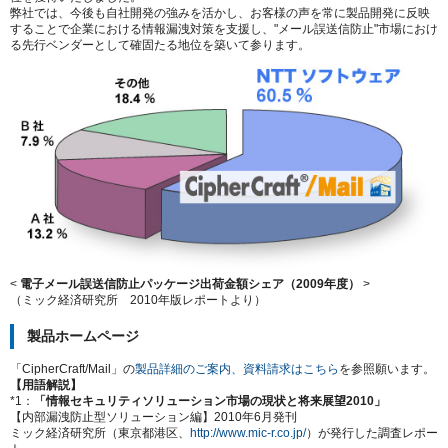
弊社では、今後も自社開発の強みを活かし、お客様の声を常に製品開発に反映
することで企業における情報漏洩対策を支援し、"メール誤送信防止"市場におけ
る先行ベンダーとして確固たる地位を築いて参ります。
<
電子メール誤送信防止パッケージ出荷金額シェア（2009年度）
>
（ミック経済研究所 2010年版レポートより）
製品ホームページ
「CipherCraft/Mail」の
製品詳細のご案内、資料請求はこちら
を参照願います。
【用語解説】
*1：
「情報セキュリティソリューション市場の現状と将来展望2010」
【内部漏洩防止型ソリューション編】2010年6月発刊
ミック経済研究所（東京都港区、
http://www.mic-r.co.jp/
）が発行した調査レポー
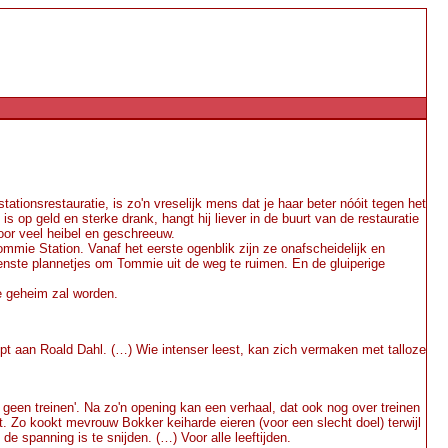
ionsrestauratie, is zo'n vreselijk mens dat je haar beter nóóit tegen het
is op geld en sterke drank, hangt hij liever in de buurt van de restauratie
or veel heibel en geschreeuw.
ommie Station. Vanaf het eerste ogenblik zijn ze onafscheidelijk en
enste plannetjes om Tommie uit de weg te ruimen. En de gluiperige
e geheim zal worden.
t aan Roald Dahl. (…) Wie intenser leest, kan zich vermaken met talloze
geen treinen'. Na zo'n opening kan een verhaal, dat ook nog over treinen
t. Zo kookt mevrouw Bokker keiharde eieren (voor een slecht doel) terwijl
e spanning is te snijden. (…) Voor alle leeftijden.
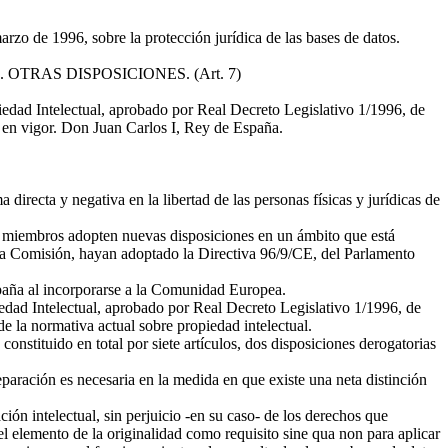
zo de 1996, sobre la protección jurídica de las bases de datos.
. OTRAS DISPOSICIONES. (Art. 7)
d Intelectual, aprobado por Real Decreto Legislativo 1/1996, de
igor. Don Juan Carlos I, Rey de España.
directa y negativa en la libertad de las personas físicas y jurídicas de
dos miembros adopten nuevas disposiciones en un ámbito que está
la Comisión, hayan adoptado la Directiva 96/9/CE, del Parlamento
spaña al incorporarse a la Comunidad Europea.
iedad Intelectual, aprobado por Real Decreto Legislativo 1/1996, de
n de la normativa actual sobre propiedad intelectual.
constituido en total por siete artículos, dos disposiciones derogatorias
separación es necesaria en la medida en que existe una neta distinción
ión intelectual, sin perjuicio -en su caso- de los derechos que
, el elemento de la originalidad como requisito sine qua non para aplicar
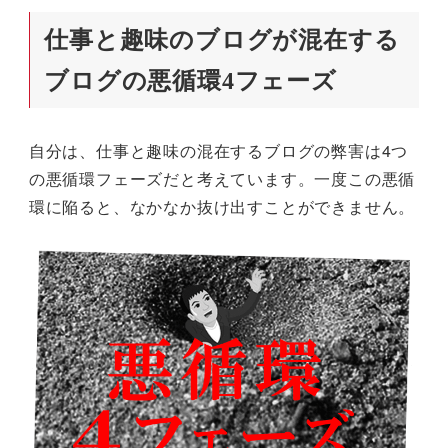
仕事と趣味のブログが混在する
ブログの悪循環4フェーズ
自分は、仕事と趣味の混在するブログの弊害は4つ
の悪循環フェーズだと考えています。一度この悪循
環に陥ると、なかなか抜け出すことができません。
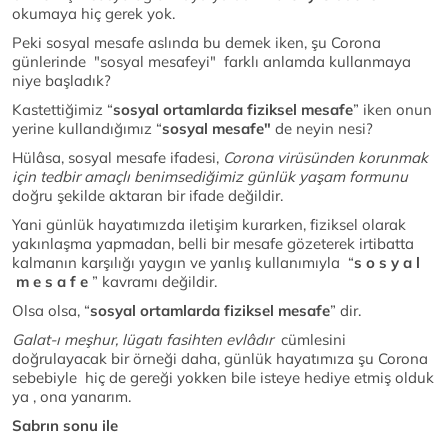
okumaya hiç gerek yok.
Peki sosyal mesafe aslında bu demek iken, şu Corona
günlerinde "sosyal mesafeyi" farklı anlamda kullanmaya
niye başladık?
Kastettiğimiz “
sosyal ortamlarda fiziksel mesafe
” iken onun
yerine kullandığımız “
sosyal mesafe"
de neyin nesi?
Hülâsa, sosyal mesafe ifadesi,
Corona virüsünden korunmak
için tedbir amaçlı benimsediğimiz günlük yaşam formunu
doğru şekilde aktaran bir ifade değildir.
Yani günlük hayatımızda iletişim kurarken, fiziksel olarak
yakınlaşma yapmadan, belli bir mesafe gözeterek irtibatta
kalmanın karşılığı yaygın ve yanlış kullanımıyla “
s o s y a l
m e s a f e
” kavramı değildir.
Olsa olsa, “
sosyal ortamlarda fiziksel mesafe
” dir.
Galat-ı meşhur, lügatı fasihten evlâdır
cümlesini
doğrulayacak bir örneği daha, günlük hayatımıza şu Corona
sebebiyle hiç de gereği yokken bile isteye hediye etmiş olduk
ya , ona yanarım.
Sabrın sonu ile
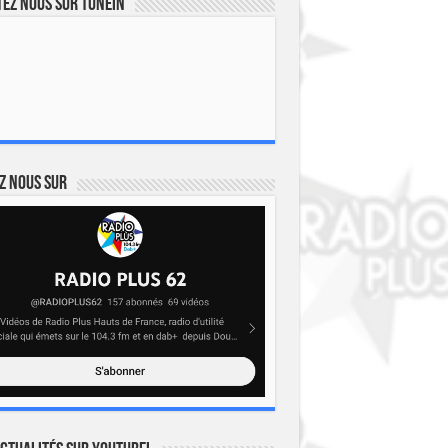
ez nous sur TuneIn
z nous sur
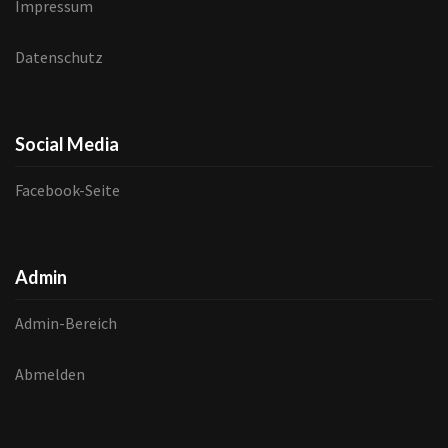
Impressum
Datenschutz
Social Media
Facebook-Seite
Admin
Admin-Bereich
Abmelden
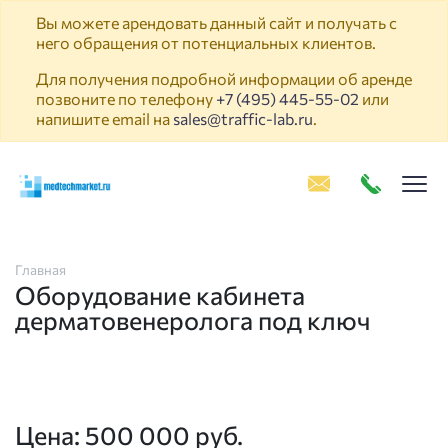
Вы можете арендовать данный сайт и получать с
него обращения от потенциальных клиентов.
Для получения подробной информации об аренде
позвоните по телефону
+7 (495) 445-55-02
или
напишите email на
sales@traffic-lab.ru
.
Пок
Главная
Оборудование кабинета
дерматовенеролога под ключ
Цена: 500 000 руб.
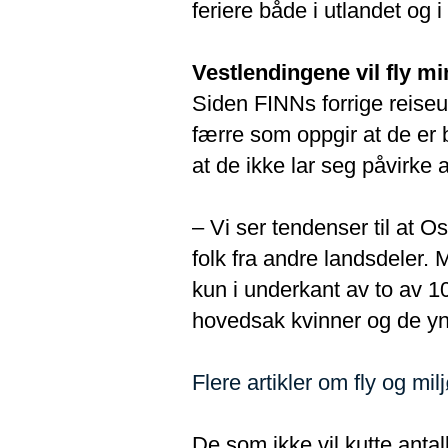
feriere både i utlandet og 
Vestlendingene vil fly m
Siden FINNs forrige reise
færre som oppgir at de er 
at de ikke lar seg påvirke a
– Vi ser tendenser til at 
folk fra andre landsdeler. 
kun i underkant av to av 10 
hovedsak kvinner og de yn
Flere artikler om fly og mil
De som ikke vil kutte antall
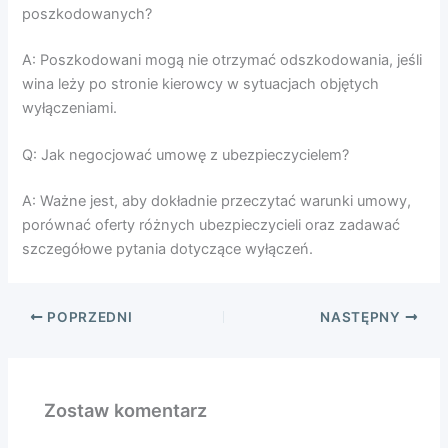
poszkodowanych?
A: Poszkodowani mogą nie otrzymać odszkodowania, jeśli
wina leży po stronie kierowcy w sytuacjach objętych
wyłączeniami.
Q: Jak negocjować umowę z ubezpieczycielem?
A: Ważne jest, aby dokładnie przeczytać warunki umowy,
porównać oferty różnych ubezpieczycieli oraz zadawać
szczegółowe pytania dotyczące wyłączeń.
POPRZEDNI
NASTĘPNY
Zostaw komentarz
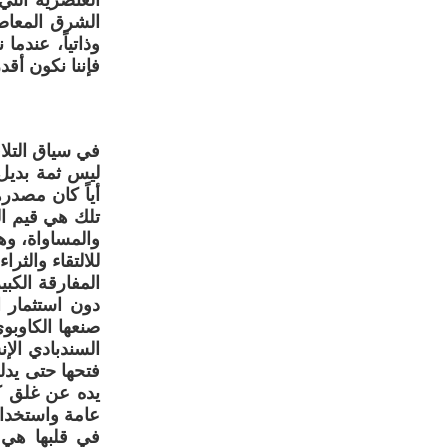
العنصرية الت
الشرق المعاص
وذاتياً، عندما
فإننا نكون أق
في سياق التلا
ليس ثمة بديل
أياً كان مصد
تلك هي قيم ا
والمساواة، وه
للالتقاء والثرا
المفارقة الكب
دون استثمار ا
صنعها الكاوب
السندبادي الإن
فتحها حتى يدل
يده عن غلق ك
عامة واستخدام
في قلبها هي 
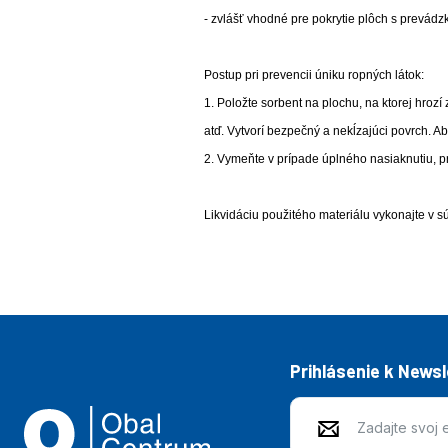
- zvlášť vhodné pre pokrytie plôch s prevád
Postup pri prevencii úniku ropných látok:
1. Položte sorbent na plochu, na ktorej hrozí
atď. Vytvorí bezpečný a nekĺzajúci povrch. 
2. Vymeňte v prípade úplného nasiaknutiu, 
Likvidáciu použitého materiálu vykonajte v s
Prihlásenie k News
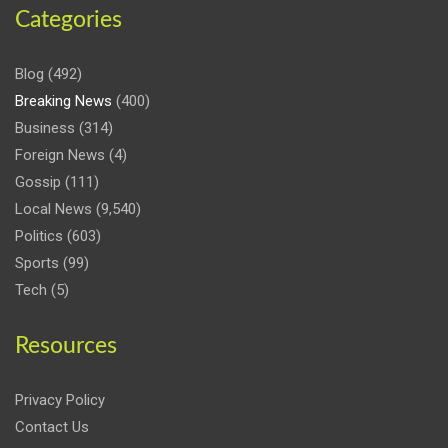
Categories
Blog
(492)
Breaking News
(400)
Business
(314)
Foreign News
(4)
Gossip
(111)
Local News
(9,540)
Politics
(603)
Sports
(99)
Tech
(5)
Resources
Privacy Policy
Contact Us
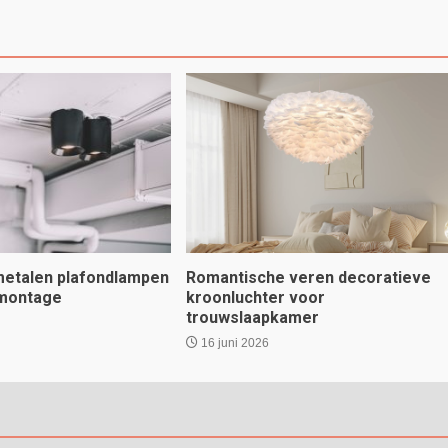
 metalen plafondlampen
Romantische veren decoratieve
 montage
kroonluchter voor
trouwslaapkamer
16 juni 2026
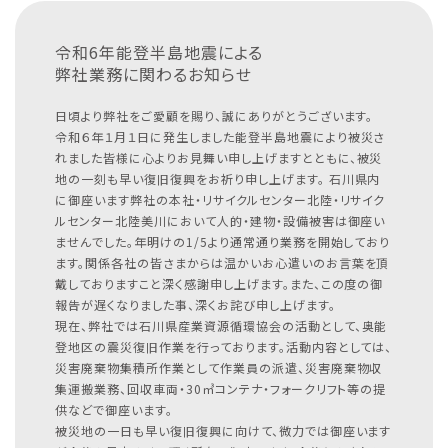
令和6年能登半島地震による
弊社業務に関わるお知らせ
日頃より弊社をご愛顧を賜り、誠にありがとうございます。
令和６年１月１日に発生しました能登半島地震により被災さ
れました皆様に心よりお見舞い申し上げますとともに、被災
地の一刻も早い復旧復興をお祈り申し上げます。
石川県内
に御座います弊社の本社・リサイクルセンター北陸・リサイク
ルセンター北陸美川において人的・建物・設備被害は御座い
ませんでした。年明けの1/5より通常通り業務を開始しており
ます。関係各社の皆さまからは温かいお心遣いのお言葉を頂
戴しておりますこと深く感謝申し上げます。また、この度の御
報告が遅くなりました事、深くお詫び申し上げます。
現在、弊社では石川県産業資源循環協会の活動として、奥能
登地区の震災復旧作業を行っております。活動内容としては、
災害廃棄物集積所作業として作業員の派遣、災害廃棄物収
集運搬業務、回収車両・30㎥コンテナ・フォークリフト等の提
供などで御座います。
被災地の一日も早い復旧復興に向けて、微力では御座います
- - -
### About this exercise
Go back to the records above and write them out exactly, without the pictures.

### Result below
弊社では、今後も自社開発の強みを活かし、お客様の声を常に製品開発に反映
することで企業における情報漏洩対策を支援し、"メール誤送信防止"市場におけ
る先行ベンダーとして確固たる地位を築いて参ります。
<
電子メール誤送信防止パッケージ出荷金額シェア（2009年度）
>
（ミック経済研究所 2010年版レポートより）
製品ホームページ
「CipherCraft/Mail」の
製品詳細のご案内、資料請求はこちら
を参照願います。
【用語解説】
*1：
「情報セキュリティソリューション市場の現状と将来展望2010」
【内部漏洩防止型ソリューション編】2010年6月発刊
ミック経済研究所（東京都港区、
http://www.mic-r.co.jp/
）が発行した調査レポー
ionsrestauratie, is zo'n vreselijk mens dat je haar beter nóóit tegen het
is op geld en sterke drank, hangt hij liever in de buurt van de restauratie
or veel heibel en geschreeuw.
ommie Station. Vanaf het eerste ogenblik zijn ze onafscheidelijk en
enste plannetjes om Tommie uit de weg te ruimen. En de gluiperige
e geheim zal worden.
t aan Roald Dahl. (…) Wie intenser leest, kan zich vermaken met talloze
geen treinen'. Na zo'n opening kan een verhaal, dat ook nog over treinen
t. Zo kookt mevrouw Bokker keiharde eieren (voor een slecht doel) terwijl
e spanning is te snijden. (…) Voor alle leeftijden.
zo de 1996, sobre la protección jurídica de las bases de datos.
. OTRAS DISPOSICIONES. (Art. 7)
d Intelectual, aprobado por Real Decreto Legislativo 1/1996, de
igor. Don Juan Carlos I, Rey de España.
directa y negativa en la libertad de las personas físicas y jurídicas de
dos miembros adopten nuevas disposiciones en un ámbito que está
la Comisión, hayan adoptado la Directiva 96/9/CE, del Parlamento
spaña al incorporarse a la Comunidad Europea.
iedad Intelectual, aprobado por Real Decreto Legislativo 1/1996, de
n de la normativa actual sobre propiedad intelectual.
constituido en total por siete artículos, dos disposiciones derogatorias
separación es necesaria en la medida en que existe una neta distinción
ión intelectual, sin perjuicio -en su caso- de los derechos que
, el elemento de la originalidad como requisito sine qua non para aplicar
仕事と趣味のブログが混在する
ブログの悪循環4フェーズ
自分は、仕事と趣味の混在するブログの弊害は4つ
の悪循環フェーズだと考えています。一度この悪循
環に陥ると、なかなか抜け出すことができません。
okumaya hiç gerek yok.
Peki sosyal mesafe aslında bu demek iken, şu Corona
günlerinde "sosyal mesafeyi" farklı anlamda kullanmaya
niye başladık?
Kastettiğimiz “
sosyal ortamlarda fiziksel mesafe
” iken onun
yerine kullandığımız “
sosyal mesafe"
de neyin nesi?
Hülâsa, sosyal mesafe ifadesi,
Corona virüsünden korunmak
için tedbir amaçlı benimsediğimiz günlük yaşam formunu
doğru şekilde aktaran bir ifade değildir.
Yani günlük hayatımızda iletişim kurarken, fiziksel olarak
yakınlaşma yapmadan, belli bir mesafe gözeterek irtibatta
kalmanın karşılığı yaygın ve yanlış kullanımıyla “
s o s y a l
m e s a f e
” kavramı değildir.
Olsa olsa, “
sosyal ortamlarda fiziksel mesafe
” dir.
Galat-ı meşhur, lügatı fasihten evlâdır
cümlesini
doğrulayacak bir örneği daha, günlük hayatımıza şu Corona
sebebiyle hiç de gereği yokken bile isteye hediye etmiş olduk
ya , ona yanarım.
Sabrın sonu ile
ez nous sur TuneIn
z nous sur
Impressum
Datenschutz
Social Media
Facebook-Seite
Admin
Admin-Bereich
Abmelden
Вы можете арендовать данный сайт и получать с
него обращения от потенциальных клиентов.
Для получения подробной информации об аренде
позвоните по телефону
+7 (495) 445-55-02
или
напишите email на
sales@traffic-lab.ru
.
Пок
Главная
Оборудование кабинета
дерматовенеролога под ключ
Цена: 500 000 руб.
feriere både i utlandet og 
Vestlendingene vil fly m
Siden FINNs forrige reise
færre som oppgir at de er 
at de ikke lar seg påvirke a
– Vi ser tendenser til at 
folk fra andre landsdeler. 
kun i underkant av to av 10 
hovedsak kvinner og de yn
Flere artikler om fly og mil
De som ikke vil kutte antall
poszkodowanych?
A: Poszkodowani mogą nie otrzymać odszkodowania, jeśli
wina leży po stronie kierowcy w sytuacjach objętych
wyłączeniami.
Q: Jak negocjować umowę z ubezpieczycielem?
A: Ważne jest, aby dokładnie przeczytać warunki umowy,
porównać oferty różnych ubezpieczycieli oraz zadawać
szczegółowe pytania dotyczące wyłączeń.
POPRZEDNI
NASTĘPNY
Zostaw komentarz
العنصرية الت
الشرق المعاص
وذاتياً، عندما
فإننا نكون أق
في سياق التلا
ليس ثمة بديل
أياً كان مصد
تلك هي قيم ا
والمساواة، وه
للالتقاء والثرا
المفارقة الكب
دون استثمار ا
صنعها الكاوب
السندبادي الإن
فتحها حتى يدل
يده عن غلق ك
عامة واستخدام
في قلبها هي 
- zvlášť vhodné pre pokrytie plôch s prevád
Postup pri prevencii úniku ropných látok:
1. Položte sorbent na plochu, na ktorej hrozí
atď. Vytvorí bezpečný a nekĺzajúci povrch. 
2. Vymeňte v prípade úplného nasiaknutiu, 
Likvidáciu použitého materiálu vykonajte v s
Prihlásenie k News
Categories
Blog
(492)
Breaking News
(400)
Business
(314)
Foreign News
(4)
Gossip
(111)
Local News
(9,540)
Politics
(603)
Sports
(99)
Tech
(5)
Resources
Privacy Policy
Contact Us
 metalen plafondlampen
Romantische veren decoratieve
 montage
kroonluchter voor
trouwslaapkamer
16 juni 2026
令和6年能登半島地震による
弊社業務に関わるお知らせ
日頃より弊社をご愛顧を賜り、誠にありがとうございます。
令和６年１月１日に発生しました能登半島地震により被災さ
れました皆様に心よりお見舞い申し上げますとともに、被災
地の一刻も早い復旧復興をお祈り申し上げます。
石川県内
に御座います弊社の本社・リサイクルセンター北陸・リサイク
ルセンター北陸美川において人的・建物・設備被害は御座い
ませんでした。年明けの1/5より通常通り業務を開始しており
ます。関係各社の皆さまからは温かいお心遣いのお言葉を頂
戴しておりますこと深く感謝申し上げます。また、この度の御
報告が遅くなりました事、深くお詫び申し上げます。
現在、弊社では石川県産業資源循環協会の活動として、奥能
登地区の震災復旧作業を行っております。活動内容としては、
災害廃棄物集積所作業として作業員の派遣、災害廃棄物収
集運搬業務、回収車両・30㎥コンテナ・フォークリフト等の提
供などで御座います。
被災地の一日も早い復旧復興に向けて、微力では御座います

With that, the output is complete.